#### DESCRIPTION OF THE TASK
Where a picture appears, leave it out, and transcribe all the lines below exactly.

Page images and extracted text:
>>>>>

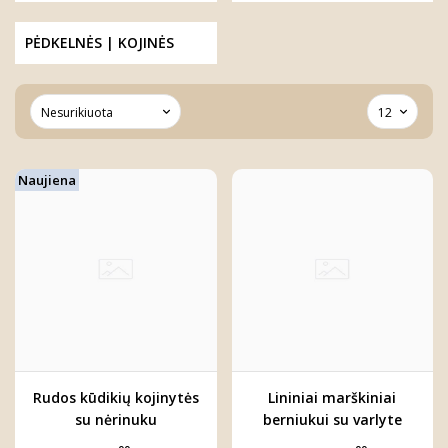
PĖDKELNĖS | KOJINĖS
Naujiena
Rudos kūdikių kojinytės
Lininiai marškiniai
su nėrinuku
berniukui su varlyte
"Augustas"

<<<<<

#### SOLUTION FOR THIS EXERCISE
PĖDKELNĖS | KOJINĖS
Naujiena
Rudos kūdikių kojinytės
Lininiai marškiniai
su nėrinuku
berniukui su varlyte
"Augustas"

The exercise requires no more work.